The conflict has already caused LNG price spikes comparable to those during the Ukraine war.
Executive Summary
Full Take
The strongest version of this narrative highlights a pragmatic government response to a geopolitical crisis with tangible economic risks. Australia’s temporary fuel standard relaxation is framed as a measured, high-quality solution to supply chain pressures, while analysts provide credible warnings about underpriced market risks—particularly the potential for $150 oil and cascading inflation. The piece effectively balances immediate policy actions with long-term uncertainties, acknowledging the clash between geopolitics and economics without overstating certainties.
However, the narrative leans heavily on authority figures (ministers, analysts, the IEA) to anchor its claims, which could subtly reinforce a top-down framing of the crisis. The repeated emphasis on "unprecedented" price risks and "intolerable" scenarios for governments may nudge readers toward a fear-driven interpretation, though the tone remains analytical. The absence of dissenting voices—such as environmental critics of lowered fuel standards or skeptics of strategic reserve releases—creates a blind spot in the discussion. Additionally, the framing of the Strait of Hormuz closure as a binary "open/closed" issue simplifies a complex, evolving situation where partial disruptions or workarounds might mitigate some risks.
Root cause: This narrative assumes that energy markets are primarily vulnerable to supply-side shocks (war, shipping bottlenecks) rather than structural issues like demand inelasticity or speculative trading. The unstated paradigm is that geopolitical stability is the sole guarantor of affordable energy—a view that sidesteps debates about energy transition or diversification. Historically, this echoes Cold War-era oil crises, where short-term fixes (e.g., strategic reserves) were prioritized over systemic resilience.
Implications: If oil prices surge as predicted, developing nations and regional Australians will bear disproportionate costs, while fossil fuel producers and traders may benefit from volatility. Second-order effects could include accelerated inflation, political pressure on governments to subsidize fuel, and delayed climate policies as energy security takes precedence. The conflict also tests the limits of U.S. strategic patience, with prolonged disruptions risking broader economic destabilization.

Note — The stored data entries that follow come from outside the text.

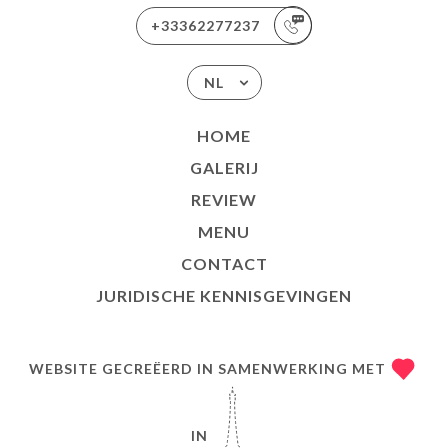
+33362277237
NL
HOME
GALERIJ
REVIEW
MENU
CONTACT
JURIDISCHE KENNISGEVINGEN
WEBSITE GECREËERD IN SAMENWERKING MET
IN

Bridge questions: How might Australia’s fuel quality relaxation interact with long-term emissions targets? What alternative supply chains or energy sources are being overlooked in this crisis response? Would a coordinated global demand reduction (e.g., fuel rationing) be more effective than relying on strategic reserves?
Counterstrike scan: A bad actor pushing this narrative might amplify fear of "unprecedented" price hikes to justify emergency measures (e.g., suspending environmental regulations) or to blame inflation on external enemies rather than domestic policy. They might also omit discussions of energy alternatives to reinforce dependence on fossil fuels. However, the actual content does not align with this pattern—it presents multiple perspectives (government, analysts, IEA) and avoids scapegoating or overt manipulation. The focus remains on factual risks and policy responses, not ideological framing.
Patterns detected: none
Sentinel — Human
The article exhibits strong human-written characteristics, with natural language variation, specific sourcing, and contextual depth inconsistent with synthetic generation.